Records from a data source
++++++
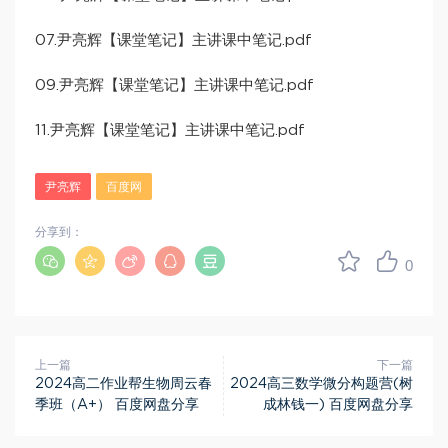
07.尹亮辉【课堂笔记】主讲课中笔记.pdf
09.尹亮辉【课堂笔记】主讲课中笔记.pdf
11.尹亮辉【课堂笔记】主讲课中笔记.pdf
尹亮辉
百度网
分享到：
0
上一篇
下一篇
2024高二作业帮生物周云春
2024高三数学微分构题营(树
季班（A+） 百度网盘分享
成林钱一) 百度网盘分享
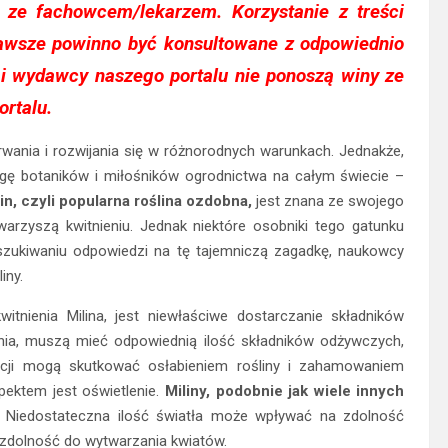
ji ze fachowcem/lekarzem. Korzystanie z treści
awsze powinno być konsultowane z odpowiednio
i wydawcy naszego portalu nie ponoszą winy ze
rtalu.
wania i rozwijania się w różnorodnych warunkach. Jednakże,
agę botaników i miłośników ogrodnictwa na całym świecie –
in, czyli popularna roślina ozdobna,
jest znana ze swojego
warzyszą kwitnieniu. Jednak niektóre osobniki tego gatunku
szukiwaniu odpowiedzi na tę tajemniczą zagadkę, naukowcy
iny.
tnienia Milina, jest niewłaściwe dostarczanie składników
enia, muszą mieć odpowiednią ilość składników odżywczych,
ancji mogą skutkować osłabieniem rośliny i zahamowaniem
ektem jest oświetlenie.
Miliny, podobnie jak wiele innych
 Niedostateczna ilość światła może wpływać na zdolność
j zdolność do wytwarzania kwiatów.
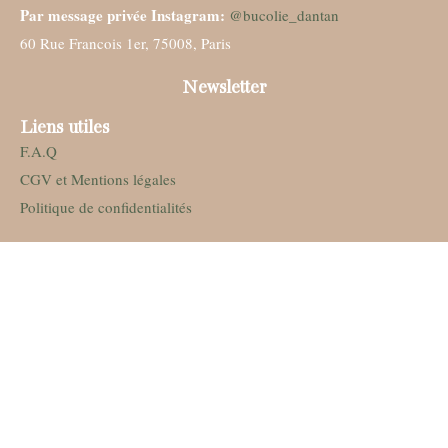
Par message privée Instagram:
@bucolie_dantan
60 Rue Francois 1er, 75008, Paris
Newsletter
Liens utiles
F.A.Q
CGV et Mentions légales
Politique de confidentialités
++++++
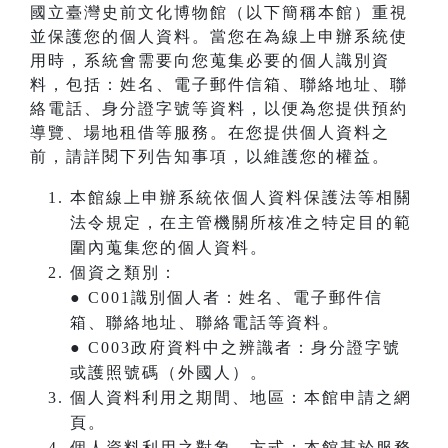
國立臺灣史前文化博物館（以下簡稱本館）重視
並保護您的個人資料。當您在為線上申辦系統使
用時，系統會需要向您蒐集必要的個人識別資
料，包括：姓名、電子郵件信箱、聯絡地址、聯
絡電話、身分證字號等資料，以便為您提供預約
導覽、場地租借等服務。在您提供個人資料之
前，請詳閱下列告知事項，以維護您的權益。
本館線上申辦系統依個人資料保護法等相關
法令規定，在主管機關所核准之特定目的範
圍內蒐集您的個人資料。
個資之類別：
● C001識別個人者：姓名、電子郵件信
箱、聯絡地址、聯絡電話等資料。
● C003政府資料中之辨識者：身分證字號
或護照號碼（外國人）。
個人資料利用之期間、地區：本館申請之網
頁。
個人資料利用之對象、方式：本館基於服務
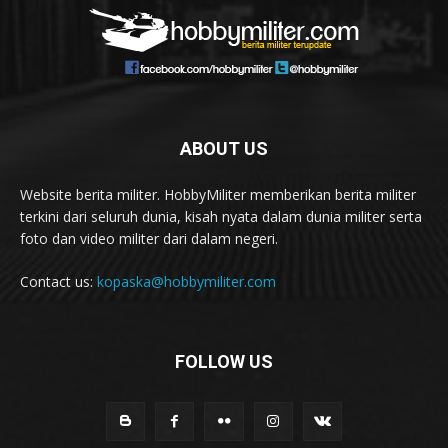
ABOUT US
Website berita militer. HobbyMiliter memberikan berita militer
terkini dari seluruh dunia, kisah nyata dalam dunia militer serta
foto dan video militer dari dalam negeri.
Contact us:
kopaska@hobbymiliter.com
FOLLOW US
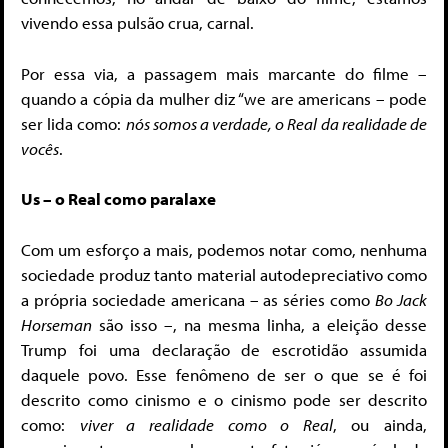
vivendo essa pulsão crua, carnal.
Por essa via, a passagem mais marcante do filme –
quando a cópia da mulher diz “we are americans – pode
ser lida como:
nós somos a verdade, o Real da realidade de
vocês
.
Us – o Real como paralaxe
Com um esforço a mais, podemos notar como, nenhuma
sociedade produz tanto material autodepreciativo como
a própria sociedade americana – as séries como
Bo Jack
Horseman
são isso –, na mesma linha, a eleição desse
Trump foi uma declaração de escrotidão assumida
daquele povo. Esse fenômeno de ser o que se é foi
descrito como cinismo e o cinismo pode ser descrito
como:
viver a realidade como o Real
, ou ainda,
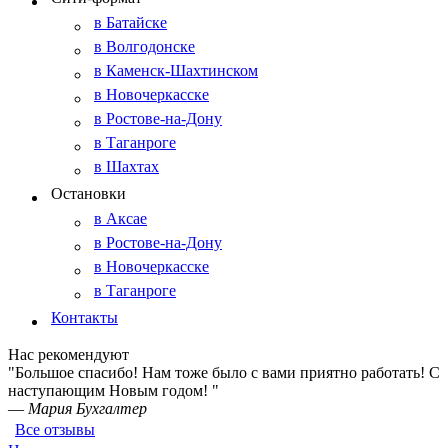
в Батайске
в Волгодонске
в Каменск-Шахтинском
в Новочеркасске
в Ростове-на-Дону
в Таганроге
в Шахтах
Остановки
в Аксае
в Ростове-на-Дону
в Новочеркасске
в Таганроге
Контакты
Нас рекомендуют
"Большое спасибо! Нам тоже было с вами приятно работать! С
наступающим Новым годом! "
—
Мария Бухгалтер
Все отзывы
++++++
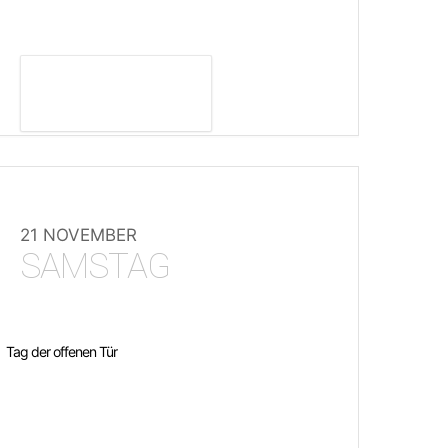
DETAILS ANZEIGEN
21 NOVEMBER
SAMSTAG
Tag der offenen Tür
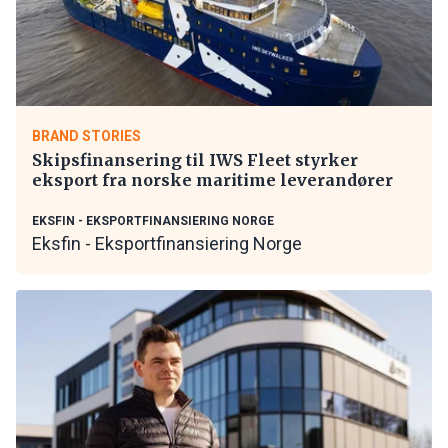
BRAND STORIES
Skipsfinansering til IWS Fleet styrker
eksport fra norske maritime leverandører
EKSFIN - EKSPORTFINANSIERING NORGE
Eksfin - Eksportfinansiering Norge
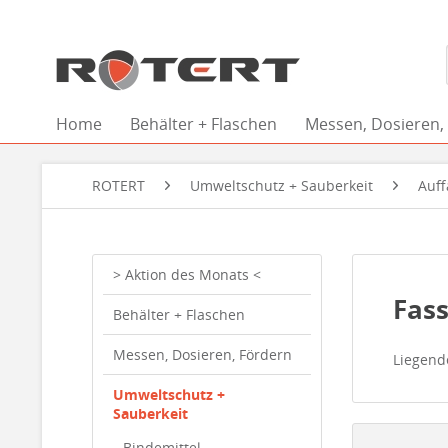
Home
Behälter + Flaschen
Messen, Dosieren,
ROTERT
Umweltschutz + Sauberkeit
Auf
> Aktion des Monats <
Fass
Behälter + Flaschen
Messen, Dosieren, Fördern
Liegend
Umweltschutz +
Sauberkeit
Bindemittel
++++++
_TO DO_
Among the records, find each line where the word "dalam" occurs, and copy it.

_OUTPUT FOR THIS EXERCISE_
terkini dari seluruh dunia, kisah nyata dalam dunia militer serta
foto dan video militer dari dalam negeri.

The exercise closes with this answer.